[Available records — start]

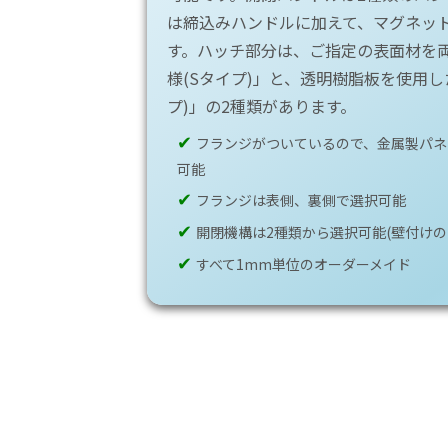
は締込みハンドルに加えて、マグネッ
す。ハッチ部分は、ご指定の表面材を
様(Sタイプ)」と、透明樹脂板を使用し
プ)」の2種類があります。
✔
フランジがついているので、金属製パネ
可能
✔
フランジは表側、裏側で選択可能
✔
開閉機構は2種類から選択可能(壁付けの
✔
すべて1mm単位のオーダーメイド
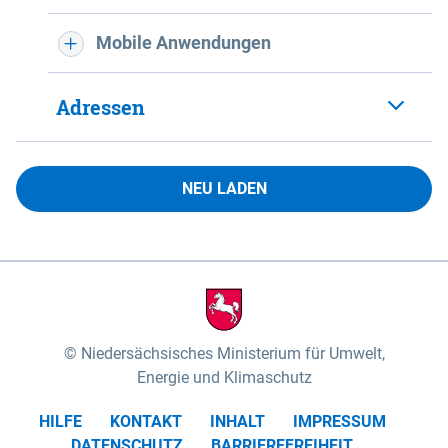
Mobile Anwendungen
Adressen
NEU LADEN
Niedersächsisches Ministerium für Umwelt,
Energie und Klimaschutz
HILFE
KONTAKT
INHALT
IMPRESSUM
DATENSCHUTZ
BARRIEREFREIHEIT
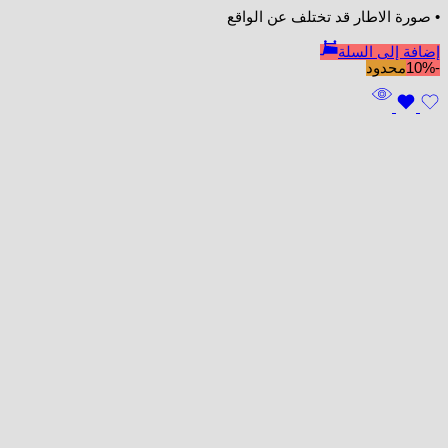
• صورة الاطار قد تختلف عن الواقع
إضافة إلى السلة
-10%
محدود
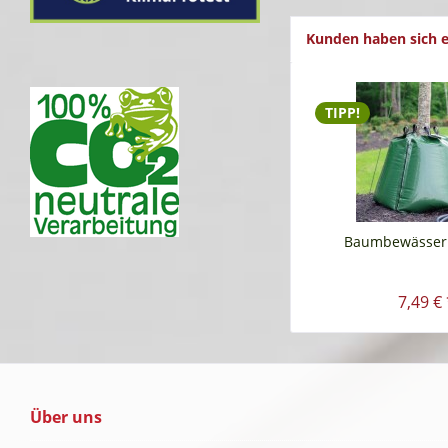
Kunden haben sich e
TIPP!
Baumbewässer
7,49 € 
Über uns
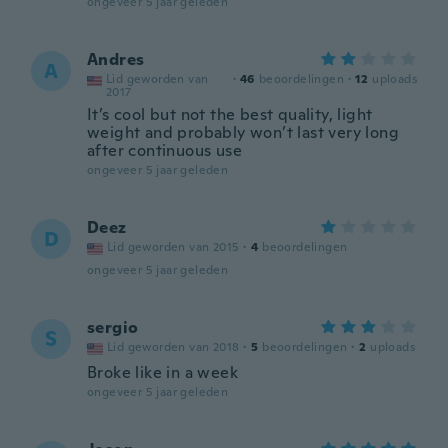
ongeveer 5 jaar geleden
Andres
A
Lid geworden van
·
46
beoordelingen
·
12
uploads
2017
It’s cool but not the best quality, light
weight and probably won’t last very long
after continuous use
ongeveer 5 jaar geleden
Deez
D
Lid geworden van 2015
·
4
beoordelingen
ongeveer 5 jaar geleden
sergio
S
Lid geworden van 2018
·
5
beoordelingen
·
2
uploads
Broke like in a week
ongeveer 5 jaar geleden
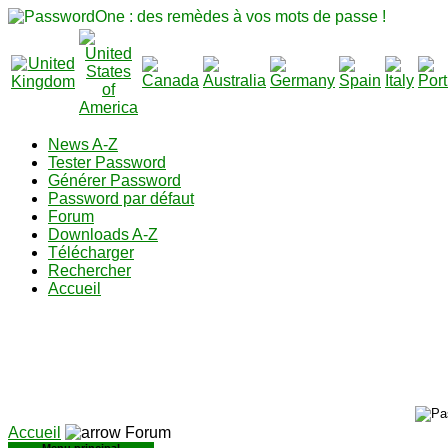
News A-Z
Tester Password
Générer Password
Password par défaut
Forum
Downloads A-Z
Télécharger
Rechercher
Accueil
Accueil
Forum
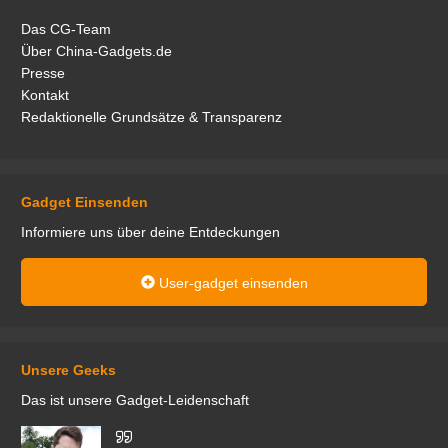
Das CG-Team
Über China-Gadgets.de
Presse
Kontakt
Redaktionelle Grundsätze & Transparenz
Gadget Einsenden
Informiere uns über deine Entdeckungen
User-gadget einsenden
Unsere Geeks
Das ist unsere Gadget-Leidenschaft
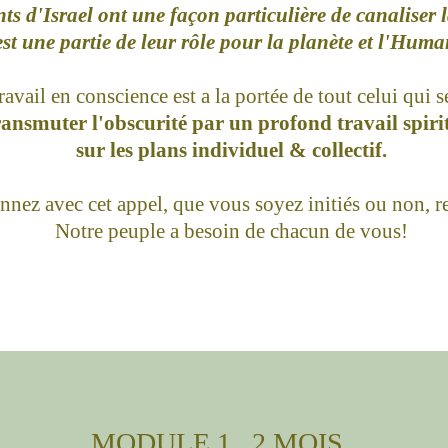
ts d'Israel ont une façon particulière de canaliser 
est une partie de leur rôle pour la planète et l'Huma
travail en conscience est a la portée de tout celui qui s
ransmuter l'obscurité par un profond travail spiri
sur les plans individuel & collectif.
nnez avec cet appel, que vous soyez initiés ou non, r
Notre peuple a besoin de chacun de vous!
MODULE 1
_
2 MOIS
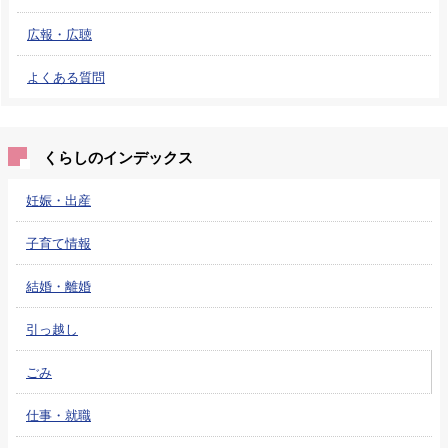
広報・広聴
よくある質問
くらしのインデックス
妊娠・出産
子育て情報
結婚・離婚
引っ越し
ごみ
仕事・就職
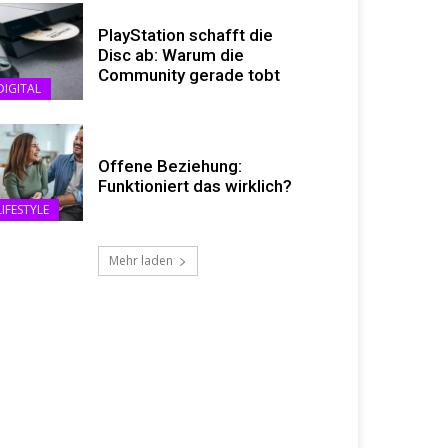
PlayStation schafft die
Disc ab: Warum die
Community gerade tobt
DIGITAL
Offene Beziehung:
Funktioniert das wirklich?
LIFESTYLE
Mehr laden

[Available records — finish]

Exercise requirements: Every line above should be transcribed word for word; leave the pictures out.

Written response:
は締込みハンドルに加えて、マグネッ
す。ハッチ部分は、ご指定の表面材を
様(Sタイプ)」と、透明樹脂板を使用し
プ)」の2種類があります。
✔
フランジがついているので、金属製パネ
可能
✔
フランジは表側、裏側で選択可能
✔
開閉機構は2種類から選択可能(壁付けの
✔
すべて1mm単位のオーダーメイド
Mobile Anwendungen
Adressen
NEU LADEN
Niedersächsisches Ministerium für Umwelt,
Energie und Klimaschutz
HILFE
KONTAKT
INHALT
IMPRESSUM
DATENSCHUTZ
BARRIEREFREIHEIT
• صورة الاطار قد تختلف عن الواقع
إضافة إلى السلة
-10%
محدود
Kunden haben sich e
TIPP!
Baumbewässer
7,49 € 
Über uns
ongeveer 5 jaar geleden
Andres
A
Lid geworden van
·
46
beoordelingen
·
12
uploads
2017
It’s cool but not the best quality, light
weight and probably won’t last very long
after continuous use
ongeveer 5 jaar geleden
Deez
D
Lid geworden van 2015
·
4
beoordelingen
ongeveer 5 jaar geleden
sergio
S
Lid geworden van 2018
·
5
beoordelingen
·
2
uploads
Broke like in a week
ongeveer 5 jaar geleden
News A-Z
Tester Password
Générer Password
Password par défaut
Forum
Downloads A-Z
Télécharger
Rechercher
Accueil
Accueil
Forum
Das CG-Team
Über China-Gadgets.de
Presse
Kontakt
Redaktionelle Grundsätze & Transparenz
Gadget Einsenden
Informiere uns über deine Entdeckungen
User-gadget einsenden
Unsere Geeks
Das ist unsere Gadget-Leidenschaft
ts d'Israel ont une façon particulière de canaliser 
est une partie de leur rôle pour la planète et l'Huma
travail en conscience est a la portée de tout celui qui s
ransmuter l'obscurité par un profond travail spiri
sur les plans individuel & collectif.
nnez avec cet appel, que vous soyez initiés ou non, r
Notre peuple a besoin de chacun de vous!
MODULE 1
_
2 MOIS
広報・広聴
よくある質問
くらしのインデックス
妊娠・出産
子育て情報
結婚・離婚
引っ越し
ごみ
仕事・就職
PlayStation schafft die
Disc ab: Warum die
Community gerade tobt
DIGITAL
Offene Beziehung:
Funktioniert das wirklich?
LIFESTYLE
Mehr laden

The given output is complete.